Monday, April 6, 2009

Warnings about Obamacare

The Health Policy Consensus Group has been tracking the trends in various proposals for "universal health care" and has issued an important warning about the following elements (PDF version)) which have been floated repeatedly:
• A new government health insurance plan
• An employer "play-or-pay" mandate
• A uniform, government-defined package of benefits
• A mandate that individuals must purchase insurance
• A National Health Insurance Exchange extending federal regulatory powers over private insurance
• Federal interference in the practice of medicine through a federal health board, comparative effectiveness review, and other government intrusions into medical decision-making
Their paper discusses each point in greater detail.

I believe their economic analysis is essentially correct. The American people should know these facts.

If you're opposed to these ideas and wish to support free market health care instead, please sign the Galen petition:

Friday, April 3, 2009

Postrel on the Drug Industry

Virginia Postrel has written two superb articles on the drug industry, the risks they take in drug development, and the dangers we face as a result of government regulations on this vital industry. She also discusses the "universal health care" debate.

The first article is from the March 2009 Atlantic: "My Drug Problem":
If I lived in New Zealand, I'd be dead.

...The American health-care system may be a crazy mess, but it is the prime mover in the global ecology of medical treatment, creating the world’s biggest market for new drugs and devices. Even as we argue about whether or how our health-care system should change, most Americans take for granted our access to the best available cancer treatments—including the one that arguably saved my life.
The second is her response to reader feedback: "Defending 'My Drug Problem'".

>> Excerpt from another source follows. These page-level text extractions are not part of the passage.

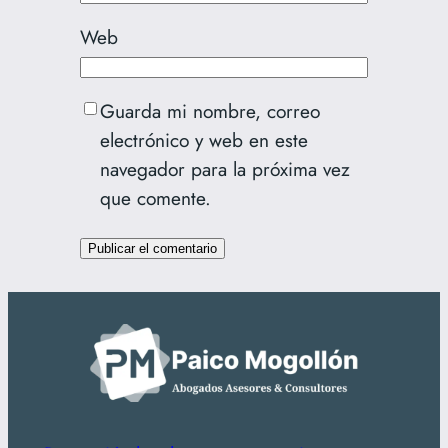
Web
Guarda mi nombre, correo
electrónico y web en este
navegador para la próxima vez
que comente.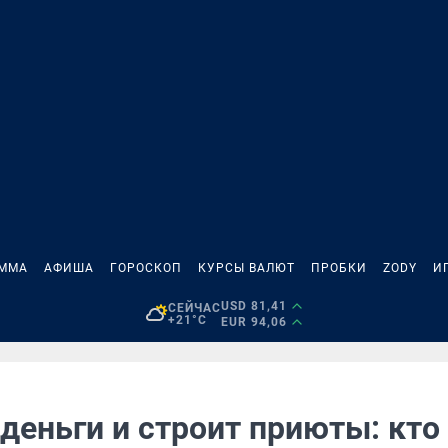
АММА
АФИША
ГОРОСКОП
КУРСЫ ВАЛЮТ
ПРОБКИ
ZODY
И
USD 81,41
СЕЙЧАС
+21°C
EUR 94,06
деньги и строит приюты: кто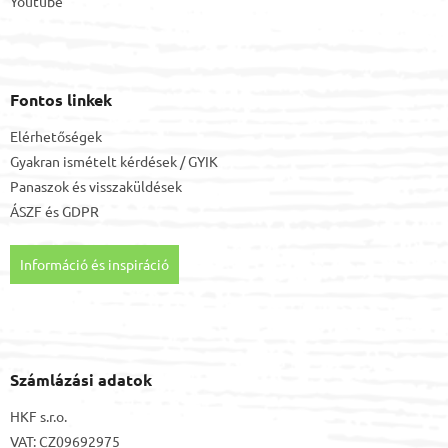
Youtube
Fontos linkek
Elérhetőségek
Gyakran ismételt kérdések / GYIK
Panaszok és visszaküldések
ÁSZF
és
GDPR
Információ és inspiráció
Számlázási adatok
HKF s.r.o.
VAT: CZ09692975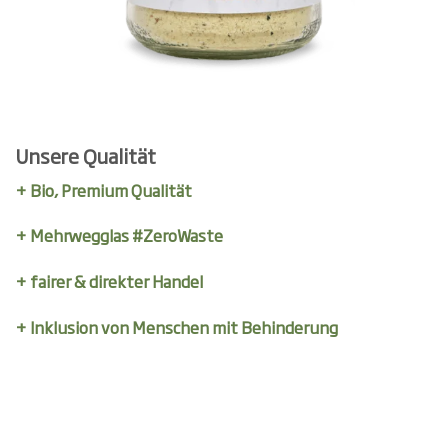
Unsere Qualität
+ Bio, Premium Qualität
+ Mehrwegglas #ZeroWaste
+ fairer & direkter Handel
+ Inklusion von Menschen mit Behinderung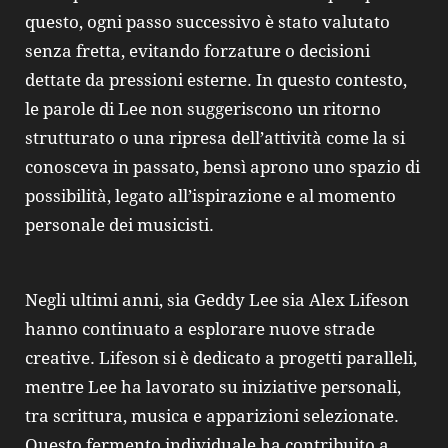
questo, ogni passo successivo è stato valutato
senza fretta, evitando forzature o decisioni
dettate da pressioni esterne. In questo contesto,
le parole di Lee non suggeriscono un ritorno
strutturato o una ripresa dell’attività come la si
conosceva in passato, bensì aprono uno spazio di
possibilità, legato all’ispirazione e al momento
personale dei musicisti.
Negli ultimi anni, sia Geddy Lee sia Alex Lifeson
hanno continuato a esplorare nuove strade
creative. Lifeson si è dedicato a progetti paralleli,
mentre Lee ha lavorato su iniziative personali,
tra scrittura, musica e apparizioni selezionate.
Questo fermento individuale ha contribuito a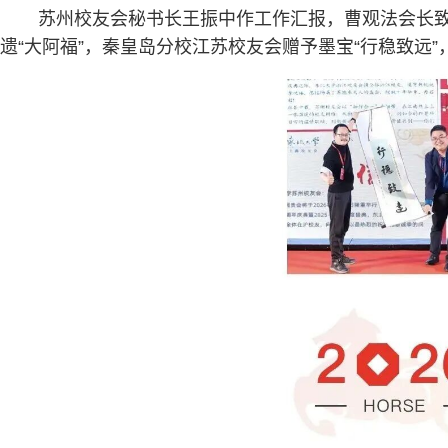
苏州校友会秘书长王振中作工作汇报，曹观法会长致
遗“大阿福”，秦皇岛分校江苏校友会赠予墨宝“行稳致远”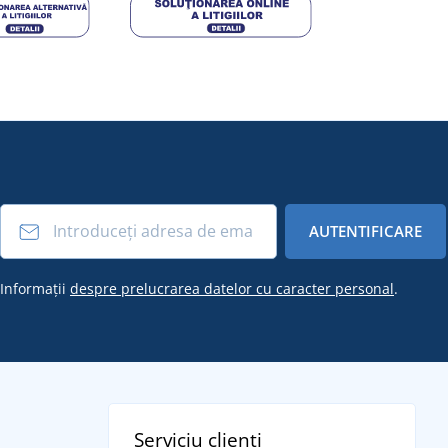
AUTENTIFICARE
Informații
despre prelucrarea datelor cu caracter personal
.
Serviciu clienți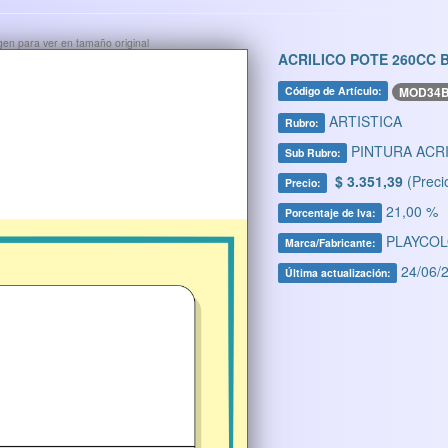
ágen para ver en tamaño original
ACRILICO POTE 260CC 
MOD34
Código de Artículo:
ARTISTICA
Rubro:
PINTURA ACRI
Sub Rubro:
$ 3.351,39
(Preci
Precio:
21,00 %
Porcentaje de Iva:
PLAYCO
Marca/Fabricante:
24/06/2
Última actualización:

I highly recommend reading both articles!

Thursday, April 2, 2009

Knope in New York Times

Concierge physician Dr. Steven Knope was featured in this April 2, 2009 article in the New York Times, "Doctors are Opting Out of Medicare". Here are a few excerpts:
...Many people, just as they become eligible for Medicare, discover that the insurance rug has been pulled out from under them. Some doctors -- often internists but also gastroenterologists, gynecologists, psychiatrists and other specialists -- are no longer accepting Medicare, either because they have opted out of the insurance system or they are not accepting new patients with Medicare coverage. The doctors' reasons: reimbursement rates are too low and paperwork too much of a hassle.
In contrast, both patients and physicians win with private "concierge medicine":
...Dr. Knope, the author of "Concierge Medicine: A New System to Get the Best Healthcare," has this kind of practice in Tucson. His patients sign a contract agreeing to pay $6,000 a year for individuals and $10,000 a year for couples. The fee covers office visits, physical exams and phone consultations, and Dr. Knope will meet patients in the emergency room, see them in the hospital and occasionally make house calls.

A list of about 500 concierge doctors throughout the country is available on Dr. Knope's Web site,

Is the care worth the money? Harold and Margret Thomas, who are in their mid-70s and live in Cincinnati, spend the winter in Tucson. After many phone calls, the couple were unable to find an internist in Tucson who took new Medicare patients, so they signed with Dr. Knope in 1996. Five years ago, when Mrs. Thomas developed a blinding headache, her husband called the doctor at 8 o'clock one night, and he, suspecting an aneurysm, insisted they get to the emergency room immediately.

The doctor met them and ordered an M.R.I. and a CT scan. The tests revealed an aneurysm, and Dr. Knope found a surgeon who quickly operated. Medicare paid for the emergency room, the surgery and the hospital stay.

"If there were a concierge practice in Cincinnati, I’d be part of it there, too," Harold Thomas said.
This is the benefit when patients and physicians are allowed to contract freely for their mutual self-interest.